Виктор Мясников - Изумруд - камень смерти
Осина лежала давно, так что кора успела полопаться и облезть кусками, а древесина сделалась серой и ломкой. Взрыв разбил ствол на куски и получившиеся поленья расшвырял по сторонам в облаке огня и дыма. Когда дым рассеялся, а ветерок снес в сторону облако пыли, древесной трухи, сухих прошлогодних листьев и убитых муравьишек, погибших вообще ни за что, открылась картина разрушений и потерь.
Один из бойцов сидел на земле с белым, как свежая простыня, лицом и обеими руками удерживал расползавшийся живот. Он переводил непонимающий взгляд с одного приятеля на другого и словно хотел что-то спросить, но не решался. Сучковатое полено пронеслось мимо него, но один острый, торчащий в сторону сучок полоснул по животу и, будто скальпелем, распластал от бока до бока как раз над поясной резинкой спортивных шароваров. Куртка, чтоб было не так жарко бежать, была расстегнута, и голое брюхо оказалось совершенно открыто. Вообще-то парню здорово повезло. Будь сучок не такой острый, рана оказалась бы рваной, а тут получился замечательно ровный, щадящий разрез кожу и слабые мышцы брюшного пресса распластало, а внутренние органы не задело. Но они, словно обрадованные таким исходом, так и лезли наружу, особенно кишки. Вот их-то и сдерживал боец скользкими от крови ладонями.

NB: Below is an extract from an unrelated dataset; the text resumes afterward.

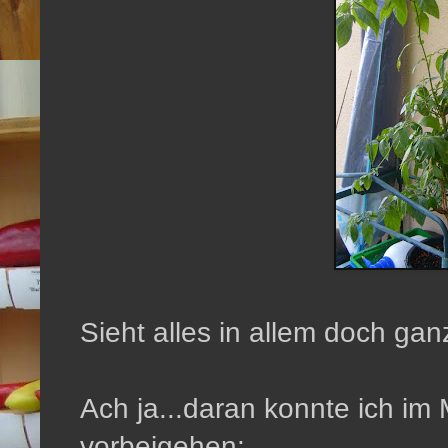
Sieht alles in allem doch gan
Ach ja...daran konnte ich im 
vorbeigehen:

Другого швырнуло в сосновый подрост, как куль с картошкой. Этот, наоборот, сам обломал кучу сучьев, пробив в густом лапнике целую просеку, в конце которой с трудом пришел в себя. Исцарапался здорово и штаны порвал, но никаких серьезных травм и увечий не получил. Только потерял мелкашечный револьвер. Так и не нашел потом, сколько ни старался.
Третьему полено прилетело в голову. Он получил снизу в челюсть и оказался в глубоком нокауте. Удивительно, как ему вообще башку не оторвало? Когда очнулся, то чуть не захлебнулся кровью, наполнившей рот. Попробовал его открыть и взвыл от адской боли. Схватился рукой и почувствовал, как нижняя челюсть распадается на части. Наклонился и между бесчувственных губ слил кровь и половину зубов. Раздробленная челюсть обвисла, как у бульдога, и он придерживал её рукой, скуля, а из глаз катились слезы. Очень ему себя стало жалко.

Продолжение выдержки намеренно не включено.